Data records
*** Begin section ***
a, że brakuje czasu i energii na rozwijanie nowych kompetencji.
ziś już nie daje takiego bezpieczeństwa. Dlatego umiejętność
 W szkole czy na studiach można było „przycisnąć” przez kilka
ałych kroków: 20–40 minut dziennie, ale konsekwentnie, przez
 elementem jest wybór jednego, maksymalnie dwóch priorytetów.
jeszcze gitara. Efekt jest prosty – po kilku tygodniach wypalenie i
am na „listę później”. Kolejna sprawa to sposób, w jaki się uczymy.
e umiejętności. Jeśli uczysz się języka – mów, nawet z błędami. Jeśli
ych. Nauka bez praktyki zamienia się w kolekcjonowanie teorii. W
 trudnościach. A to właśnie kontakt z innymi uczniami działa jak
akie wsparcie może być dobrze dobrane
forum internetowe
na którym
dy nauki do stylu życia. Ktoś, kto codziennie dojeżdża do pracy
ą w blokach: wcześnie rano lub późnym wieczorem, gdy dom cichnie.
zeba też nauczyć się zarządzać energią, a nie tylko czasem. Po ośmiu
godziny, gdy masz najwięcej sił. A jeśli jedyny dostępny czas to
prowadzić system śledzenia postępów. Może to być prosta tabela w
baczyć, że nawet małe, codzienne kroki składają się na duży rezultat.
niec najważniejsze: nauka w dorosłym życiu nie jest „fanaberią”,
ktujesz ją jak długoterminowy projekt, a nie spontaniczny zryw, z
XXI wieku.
*** End section ***
Problem to work on: Please copy exactly the lines from the first line of the records above through the line containing "e umiejętności. Jeśli", including both, and nothing more.

Solution for this problem:
a, że brakuje czasu i energii na rozwijanie nowych kompetencji.
ziś już nie daje takiego bezpieczeństwa. Dlatego umiejętność
 W szkole czy na studiach można było „przycisnąć” przez kilka
ałych kroków: 20–40 minut dziennie, ale konsekwentnie, przez
 elementem jest wybór jednego, maksymalnie dwóch priorytetów.
jeszcze gitara. Efekt jest prosty – po kilku tygodniach wypalenie i
am na „listę później”. Kolejna sprawa to sposób, w jaki się uczymy.
e umiejętności. Jeśli uczysz się języka – mów, nawet z błędami. Jeśli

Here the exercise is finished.